Freyung-Grafenau/Zwiesel. „Das ist Jahr für Jahr ein Schlag ins Gesicht und Herabwürdigung der Bevölkerung ländlicher Räume.“ Landrat Sebastian Gruber ist erbost. Grund für seine Aufregung ist das alljährlich erscheinende sog. „Schwarzbuch“. Darin blickt der Bund der Steuerzahler (BdSt) auf die Top 100 der bundesweiten Steuerverschwendungen. Darunter sind auch heuer wieder zwei Projekte aus dem Bayerischen Wald, die unter derselben Überschrift laufen. „Geplante Behördenverlagerungen werden Steuerzahler Millionen kosten“, fasst der BdSt die aus seiner Sicht sinnlos verprassten Steuergelder im Landkreis Freyung-Grafenau sowie in Zwiesel zusammen.

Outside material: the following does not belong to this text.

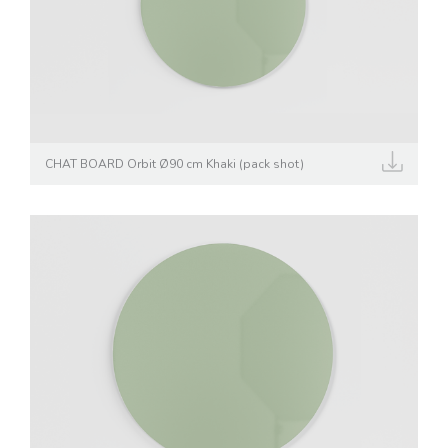
CHAT BOARD Orbit Ø90 cm Khaki (pack shot)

Zu den Top 100 der deutschlandweiten Steuerverschwendungen gehören dem Schwarzbuch zufolge auch die Behördenverlagerungen nach Freyung-Grafenau und Zwiesel. Screenshot: schwarzbuch.de/da Hog’n
Konkret meint das Schwarzbuch damit die Gründung eines neuen Verwaltungsgerichtes mit 40 Mitarbeitern in FRG sowie die Verlegung von 300 Finanzbeamten nach Zwiesel. „Diese beispielhaft genannten Behördenverlagerungen sind zwar ein starkes Signal, dass die schwächsten Landkreise im Freistaat Bayern unterstützt werden sollen. Allerdings ist zu hinterfragen, ob durch Behördenverlagerungen schwache Regionen tatsächlich gerettet werden können und einer Abwanderung langfristig entgegengewirkt werden kann. Auch aus der öffentlichen Verwaltung selbst wurden gegenüber dem Bund der Steuerzahler Bedenken und Befürchtungen geäußert, dass durch Behördenverlagerungen bisher gut funktionierende Verwaltungen geschwächt werden könnten“, wird als Begründung im entsprechenden Beitrag auf schwarzbuch.de angeführt.

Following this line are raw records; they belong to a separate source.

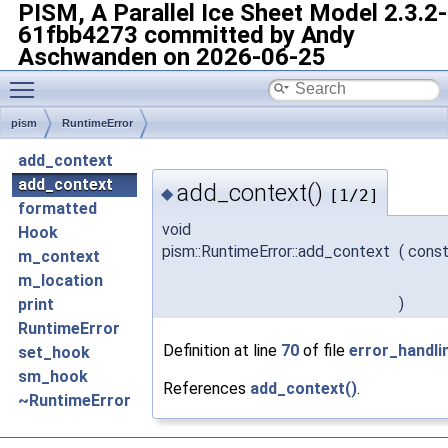
PISM, A Parallel Ice Sheet Model
2.3.2-
61fbb4273 committed by Andy
Aschwanden on 2026-06-25
Toggle main menu visibility
pism
RuntimeError
add_context
add_context
add_context()
◆
[1/2]
formatted
void
Hook
pism::RuntimeError::add_context
(
const
m_context
m_location
)
print
RuntimeError
Definition at line
70
of file
error_handli
set_hook
sm_hook
References
add_context()
.
~RuntimeError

Gruber: Behördenverlagerung bringt nicht nur Arbeitsplätze mit sich
Diese Einordnung kritisiert Freyung-Grafenaus Landrat im Rahmen einer Pressemitteilung vehement. „Bisher bin ich davon ausgegangen, dass der Bund der Steuerzahler alle Steuerzahler vertritt. Liest man aufmerksam das sog. Schwarzbuch, entsteht von Jahr zu Jahr vermehrt der Eindruck, dass es der Bund der Steuerzahler nicht ausschließlich und zurecht auf überteuerte Prestigeprojekte abgesehen hat. Stattdessen stürzt sich der Bund der Steuerzahler vollkommen deplatziert auf wichtige, nachhaltige, strukturpolitische Entscheidungen.“ Sebastian Gruber ist es bewusst, das Behördenverlagerungen kein Allheilmittel seien. Gleichzeitig sind sie seiner Meinung nach aber ein „wichtiger und unverzichtbarer Baustein für ländliche Regionen.“ Ansiedlungen von Behörden würden nicht nur Arbeitsplätze schaffen, sondern auch weitere positive Effekte nach sich ziehen – u.a. hinsichtlich Kaufkraft, Wertschöpfung vor Ort, Stärkung der bestehenden Infrastruktur, gesellschaftliches Engagement.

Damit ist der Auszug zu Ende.